Best from three types of fat – saturated, monounsaturated and polyunsaturated fats. Your saturated fats should come from animal products, your monounsaturated fat should come from mixed nuts, olives and E.V. olive oil. Your polyunsaturated fats should come from flaxseed oil, fish oil and mixed nuts.
Some of my personal favorite daily fats include: avocado, extra virgin olive oil, natural nut butters, almonds and fish oil.
8. Have 10% Foods
If you’re not in a contest prep, which most of us are not – plan your socializing or reward meals into your week with the 90/10 rule. Don’t interpret this as permission to go overboard, but if you’re on point 90 percent of the time, allow yourself what you enjoy too. For example, with 5 meals a day, 7 days a week – that is 35 meals for the week – 10 percent of that is 3 treat meals per week.
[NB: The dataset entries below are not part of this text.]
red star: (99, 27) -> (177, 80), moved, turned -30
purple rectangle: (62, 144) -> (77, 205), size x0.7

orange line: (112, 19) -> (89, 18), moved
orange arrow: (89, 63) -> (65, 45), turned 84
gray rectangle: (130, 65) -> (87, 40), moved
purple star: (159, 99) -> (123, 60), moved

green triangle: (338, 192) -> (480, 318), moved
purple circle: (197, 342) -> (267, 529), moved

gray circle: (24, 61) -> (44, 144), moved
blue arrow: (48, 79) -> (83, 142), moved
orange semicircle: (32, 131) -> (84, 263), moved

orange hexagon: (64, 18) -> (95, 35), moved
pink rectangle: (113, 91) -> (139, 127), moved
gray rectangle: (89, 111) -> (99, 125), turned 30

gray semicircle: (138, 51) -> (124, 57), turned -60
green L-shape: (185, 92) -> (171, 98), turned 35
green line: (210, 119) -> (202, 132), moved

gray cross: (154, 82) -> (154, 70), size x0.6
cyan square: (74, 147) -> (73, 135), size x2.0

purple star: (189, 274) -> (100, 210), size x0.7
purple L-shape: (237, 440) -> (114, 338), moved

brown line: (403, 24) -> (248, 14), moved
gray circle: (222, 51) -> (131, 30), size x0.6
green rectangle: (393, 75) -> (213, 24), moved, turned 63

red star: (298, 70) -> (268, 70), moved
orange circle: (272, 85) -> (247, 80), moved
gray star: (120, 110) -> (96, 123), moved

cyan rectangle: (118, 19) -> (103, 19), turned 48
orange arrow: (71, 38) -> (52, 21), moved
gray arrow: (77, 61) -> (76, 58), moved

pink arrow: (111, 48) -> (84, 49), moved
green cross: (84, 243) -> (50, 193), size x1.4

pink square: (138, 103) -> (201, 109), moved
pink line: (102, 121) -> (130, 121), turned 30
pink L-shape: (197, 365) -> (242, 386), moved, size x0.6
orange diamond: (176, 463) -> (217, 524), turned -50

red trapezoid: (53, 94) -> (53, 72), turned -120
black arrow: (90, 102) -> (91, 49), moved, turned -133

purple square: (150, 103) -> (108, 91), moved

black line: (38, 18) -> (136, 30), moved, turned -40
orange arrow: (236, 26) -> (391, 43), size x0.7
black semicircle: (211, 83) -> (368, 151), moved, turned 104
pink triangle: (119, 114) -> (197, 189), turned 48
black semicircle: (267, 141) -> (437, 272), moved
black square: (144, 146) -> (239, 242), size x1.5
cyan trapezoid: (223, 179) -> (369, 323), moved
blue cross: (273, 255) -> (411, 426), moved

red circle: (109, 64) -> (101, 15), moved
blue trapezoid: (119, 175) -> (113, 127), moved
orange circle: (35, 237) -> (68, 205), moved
9. Develop food preparation strategies.
If you fail to plan, you plan to fail. The hardest part about eating well is simply being prepared. Create strategies and habits for yourself to develop CONSISTENCY. Do your routine grocery shopping for the right items. Prep food on certain days of the week (perhaps Sunday and Wednesday). Tupperware your food and take it with you. These are habits that need to be prioritized. I hear it all the time, “I don’t have time” or “I can’t do it like you” but it’s just a priority one has to make if the goals are important enough. Also find foods and tricks for quick on-the-go meals. (I will post more on tips in a future post). It’s a learning curve, give yourself time to learn the tricks and build routines – but start developing a strategy.
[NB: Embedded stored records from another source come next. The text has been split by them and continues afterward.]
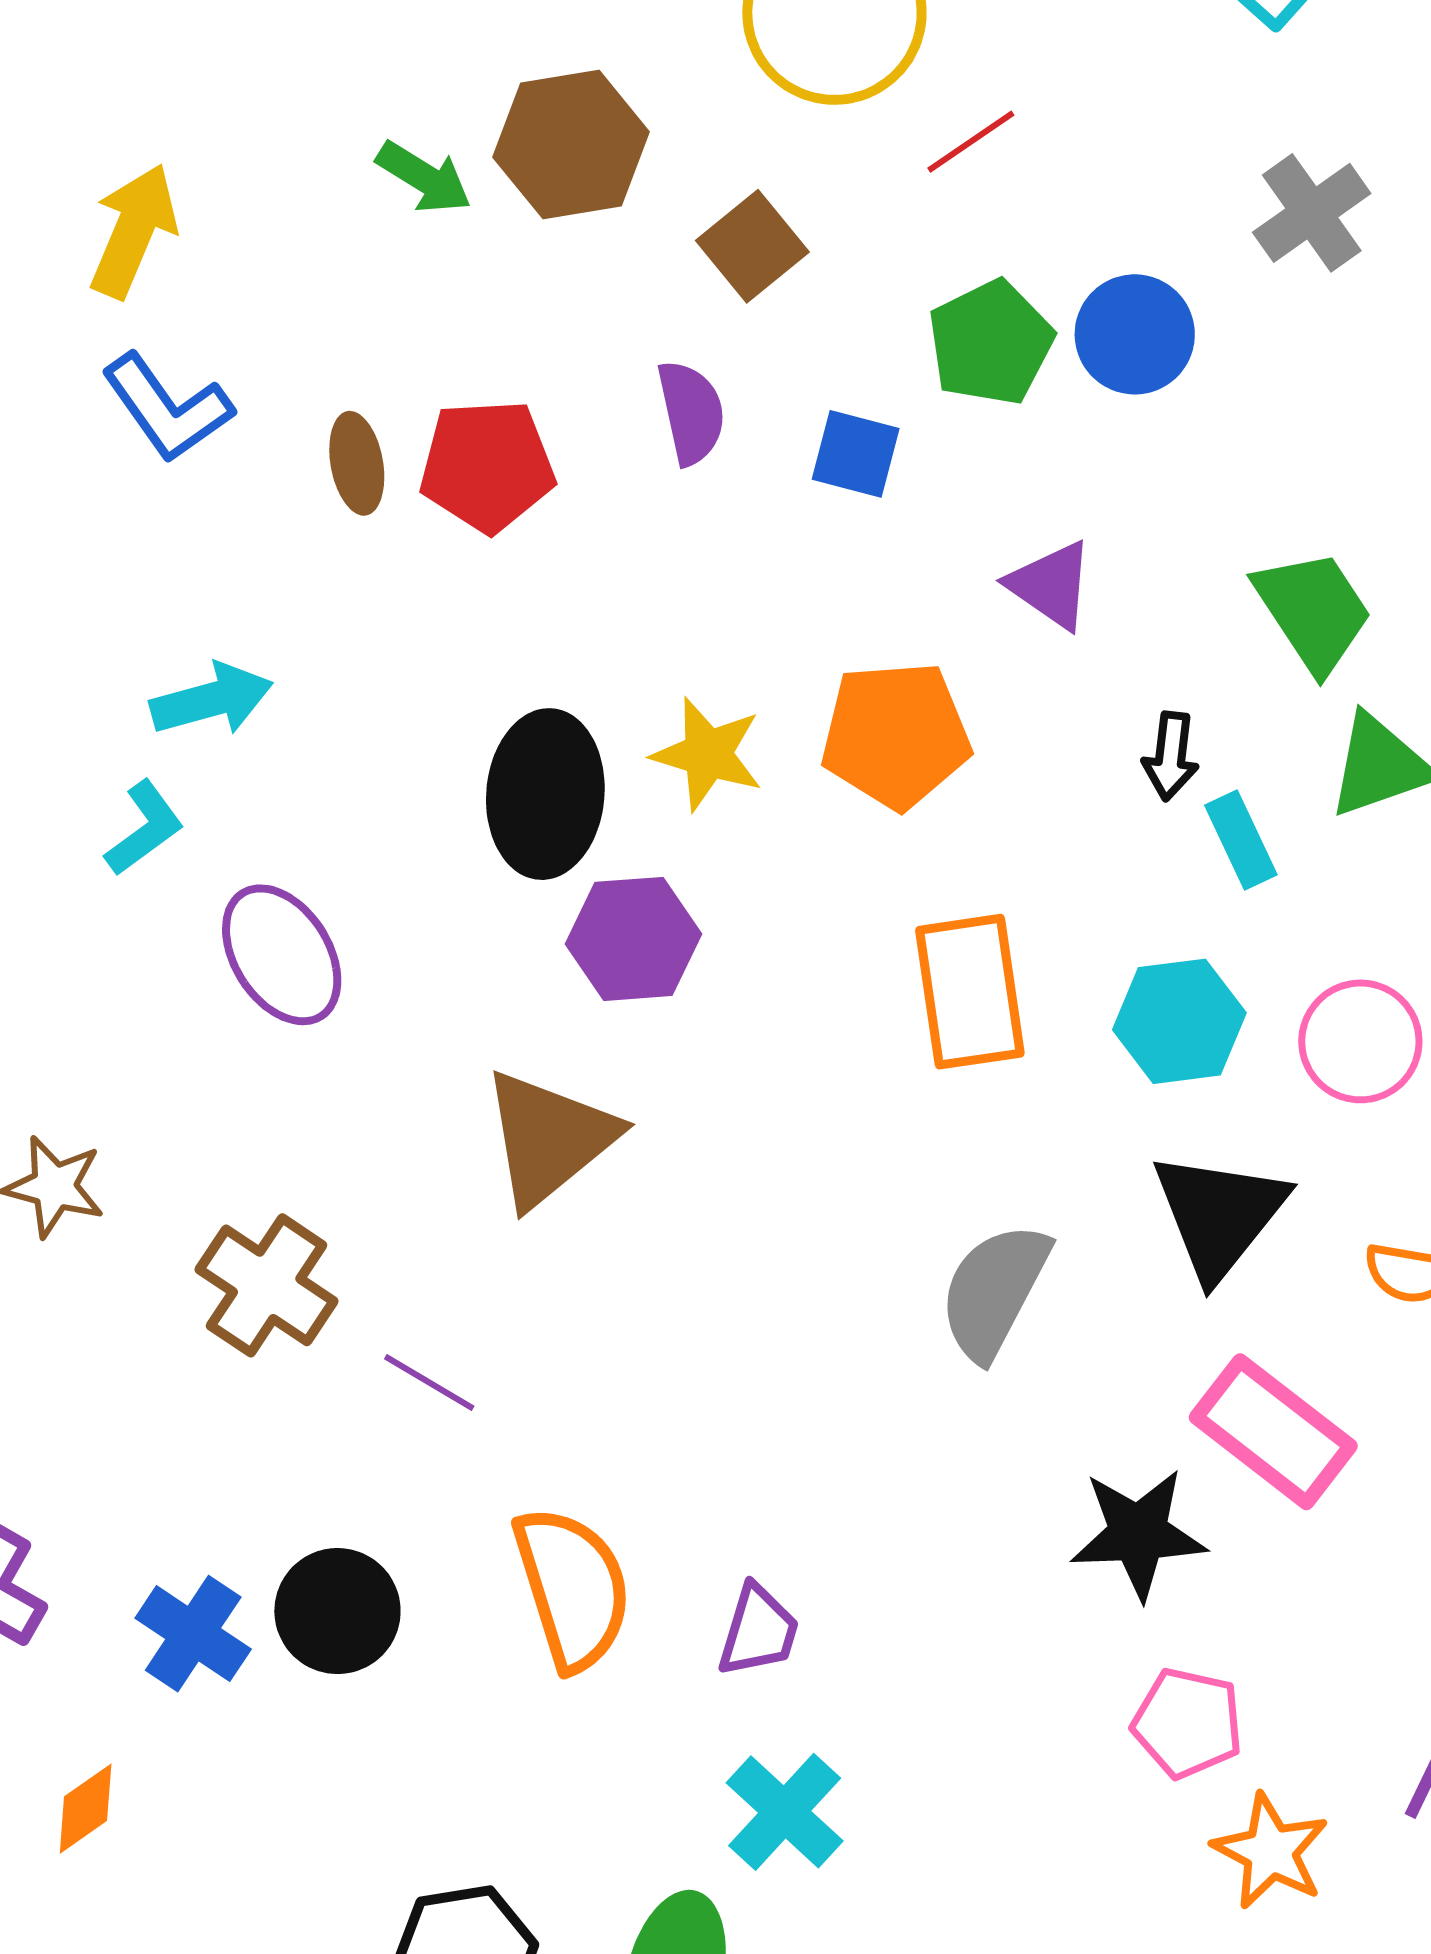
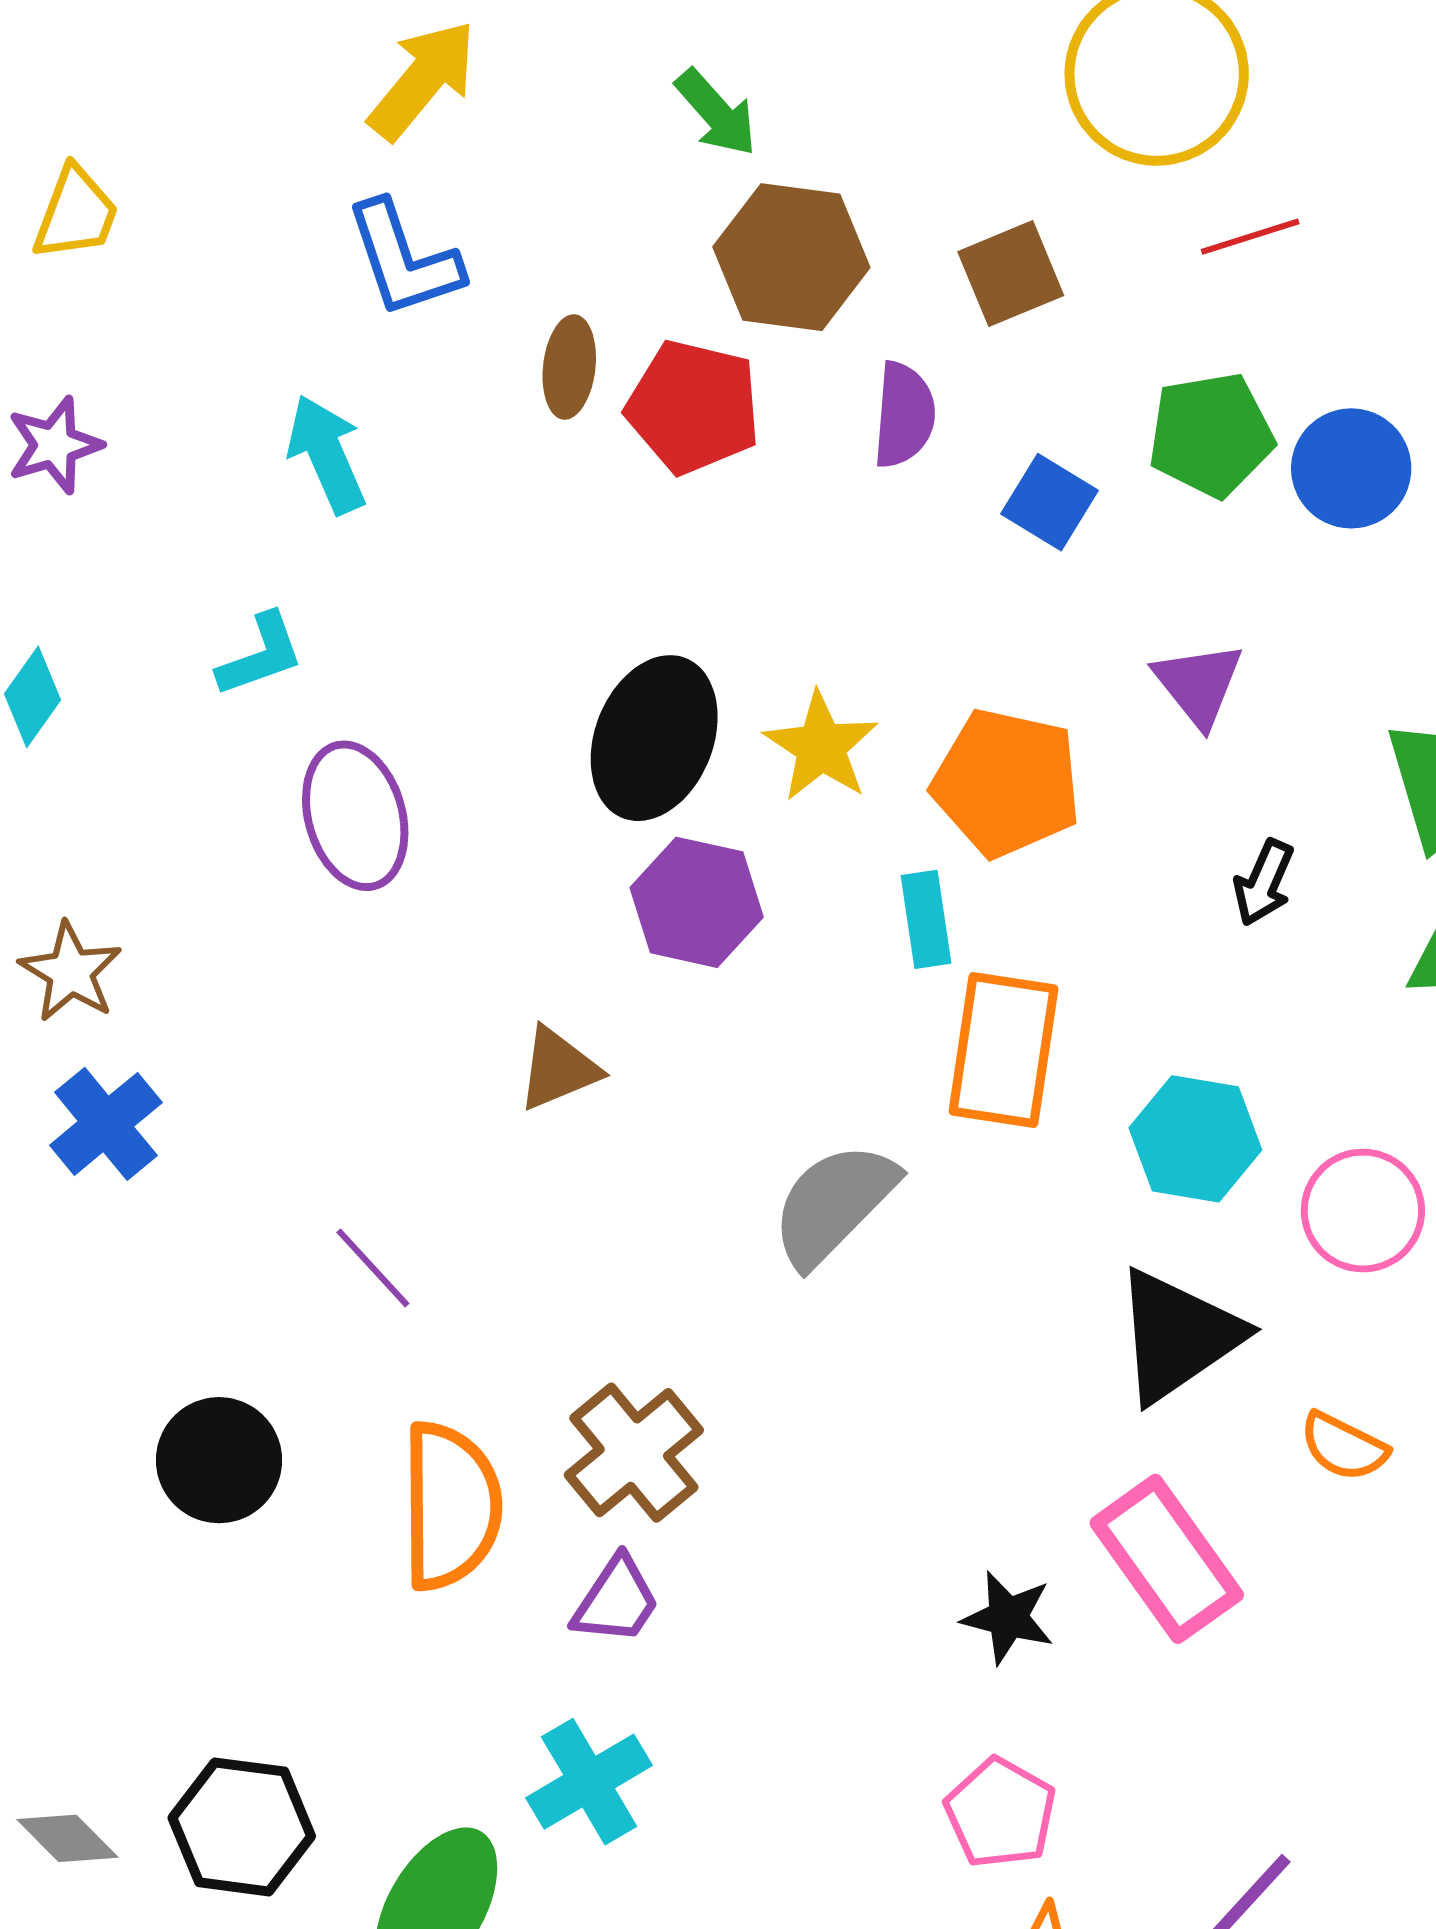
brown hexagon: (571, 144) -> (791, 257), moved
cyan arrow: (212, 700) -> (327, 454), moved, turned -115
cyan rectangle: (1241, 840) -> (926, 919), moved
brown triangle: (549, 1138) -> (558, 1069), size x0.6
brown cross: (267, 1285) -> (634, 1453), moved
gray semicircle: (994, 1291) -> (834, 1204), moved
black star: (1138, 1534) -> (1008, 1618), size x0.7
blue cross: (193, 1634) -> (106, 1124), moved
10. Balance daily food choices with healthy variety.
Again, Carter did not prescribe certain vegetables, fruits or proteins that I had to eat at certain times. Rather he gave me parameters – a food group and the measurement. He hammered home however that it was MY RESPONSIBILITY to take in the variety.
So there you have it. The 10 nutritional strategies to begin physique and performance success in the kitchen. In future blog posts, I will share with you some of my favorite meals and recipes, certain superfoods, plus more specifics about my personal diet.
For now keep it simple and see if you can adopt these 10 key take-aways.